Объявили посадку, и я, оставив ирландский бар и рассуждения о схожести ирландцев с русскими, направился по привычному маршруту в зону досмотра пассажиров. На этот раз посадка прошла быстро, и рейс отправили без задержки. Родная 154 «Тушка», ведомая опытным питерским экипажем, легко и непринужденно вспорхнула ввысь. Еще несколько минут, и, продырявив сплошную облачность, самолет ворвался в чистое небо.
Только-только зарождалась заря, открывая взору ярко-алую, огненную полоску на востоке и еще не успевшие рассеяться в небесной голубизне звезды. Облака, отражая первые, не окрепшие солнечные лучи, создавали причудливые светотени по всему горизонту. Когда смотришь на облака сверху, сквозь иллюминатор самолета, зрелище совсем иное, нежели наблюдать их с земли. Это фантастическое видение создает непередаваемые ощущения: перед взором предстают удивительные по насыщенности цветом краски, которых никогда не увидишь на земле. Солнце и небо во время утренней зари или на закате вечером – картина неподвластная ни одному художнику мира.
На глазах солнце захватывало все пространство на востоке, и спустя немного его яркие золотые лучи стали непереносимы для глаз. Я отвернулся, прикрыл до половины шторку иллюминатора и задремал.
Минут за 20 лету до Шереметьева объявили снижение, температуру в Москве и предстоящую посадку. Мне не нравится этот голос стюардессы, громко возвещающий о том, что нужно пристегнуться и приготовиться к посадке. Сначала она говорит на русском, потом на английском. Мне не приятно не потому, что у девушки плохой голос – дело не в голосе, а в том, что в такой момент внезапно просыпаешься, и остаток полета проходит в какой-то неспокойной дреме.
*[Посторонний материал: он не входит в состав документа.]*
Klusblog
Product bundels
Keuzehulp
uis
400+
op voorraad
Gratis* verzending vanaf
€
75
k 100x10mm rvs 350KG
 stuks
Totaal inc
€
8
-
Кстати, часто после объявления, просыпаясь, я иду освежиться в туалетную кабину: умыть лицо, затем протереть шею и грудь прохладной водой.
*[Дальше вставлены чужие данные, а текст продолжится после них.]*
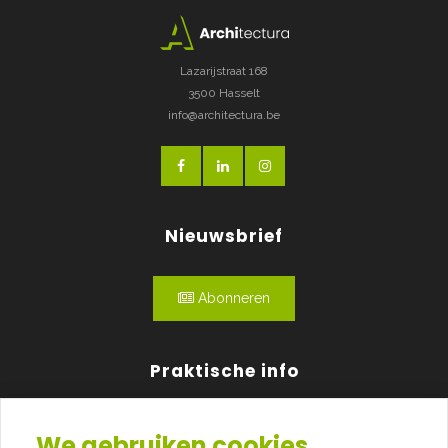
Lazarijstraat 168
3500 Hasselt
info@architectura.be
Nieuwsbrief
Abonneren
Praktische info
Agenda
We gebruiken cookies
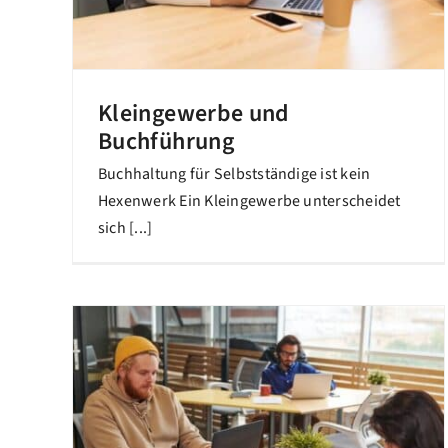
Kleingewerbe und
Buchführung
Buchhaltung für Selbstständige ist kein
Hexenwerk Ein Kleingewerbe unterscheidet
sich [...]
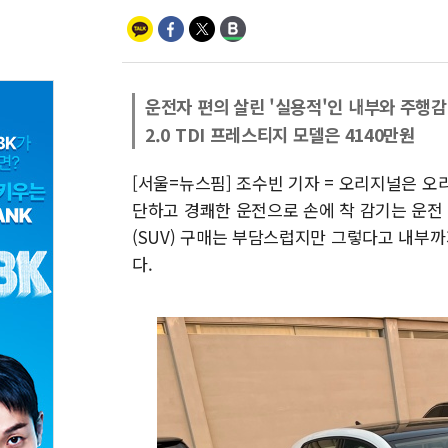
운전자 편의 살린 '실용적'인 내부와 주행감
2.0 TDI 프레스티지 모델은 4140만원
[서울=뉴스핌] 조수빈 기자 = 오리지널은 
단하고 경쾌한 운전으로 손에 착 감기는 운전
(SUV) 구매는 부담스럽지만 그렇다고 내부
다.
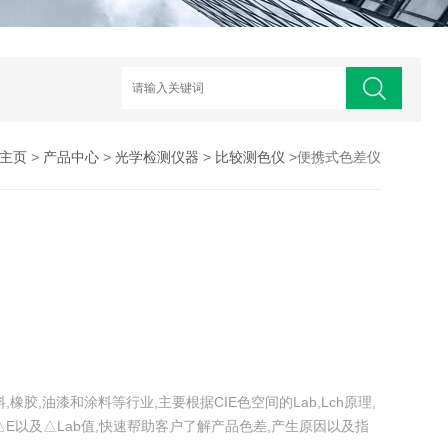
主页
>
产品中心
>
光学检测仪器
>
比较测色仪
>便携式色差仪
,橡胶,油漆和涂料等行业,主要根据CIE色空间的Lab,Lch原理,
E以及△Lab值,快速帮助客户了解产品色差,产生原因以及指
Сегодняшний день не стал исключением. Встав с кресла, я увидел знакомое лицо, но спросонья не мог вспомнить, кто этот человек. Скользнув еще раз по нему взглядом, я отметил нечто похожее на бороду и усы.
«Где-то я его видел, где-то видел», – не оставляла меня в покое навязчивая мысль.
Редкая, жидковатая бороденка, усы – чьи они, кому принадлежат, напрягал я память, проходя между рядами к кабине. Уже на обратном пути, возвращаясь на свое место, меня осенило: «Постой, постой, так это ж Греф Герман, наш министр экономики, как это я сразу не признал его».
Сидя в кресле, я, признаться, еще некоторое время рассуждал о его внешности. Министр, публичный человек, а вид какой-то неправильный, не соответствующий его колориту и весу. Неужели некому подсказать, что можно у него изменить к лучшему, подправить в образе. Сейчас ведь полно визажистов, имиджмейкеров и других профи, а впрочем, и без их подсказок, очевидно, что ему без бороды и усов было бы намного лучше. Вообще, раз уж речь зашла о Германе Оскаровиче, то, мне кажется, проблема в том, что его реформы не носят истинный характер. Им не хватает глубины, основательности и продуманности. На мой взгляд в них должна быть перспектива не только теоретическая, но реально осуществимая и подтверждаемая жизнью на каждом этапе ее исполнения. Кстати, коль уж говорить о теории, то четко выстроенная структурная ее часть дает возможность добиваться затем ее осуществления на практике.